(Input data)
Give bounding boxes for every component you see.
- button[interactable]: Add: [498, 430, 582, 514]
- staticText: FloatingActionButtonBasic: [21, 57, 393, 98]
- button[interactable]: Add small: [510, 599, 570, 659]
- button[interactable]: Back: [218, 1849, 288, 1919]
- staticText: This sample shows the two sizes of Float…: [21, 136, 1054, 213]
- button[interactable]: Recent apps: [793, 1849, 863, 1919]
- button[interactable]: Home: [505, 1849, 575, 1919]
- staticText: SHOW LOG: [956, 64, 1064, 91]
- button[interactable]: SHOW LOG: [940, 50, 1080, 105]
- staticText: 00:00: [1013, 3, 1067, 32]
(End Input data)
Task description –
Read the entries and show each line that mentions "interactable".

Answer below –
- button[interactable]: Add: [498, 430, 582, 514]
- button[interactable]: Add small: [510, 599, 570, 659]
- button[interactable]: Back: [218, 1849, 288, 1919]
- button[interactable]: Recent apps: [793, 1849, 863, 1919]
- button[interactable]: Home: [505, 1849, 575, 1919]
- button[interactable]: SHOW LOG: [940, 50, 1080, 105]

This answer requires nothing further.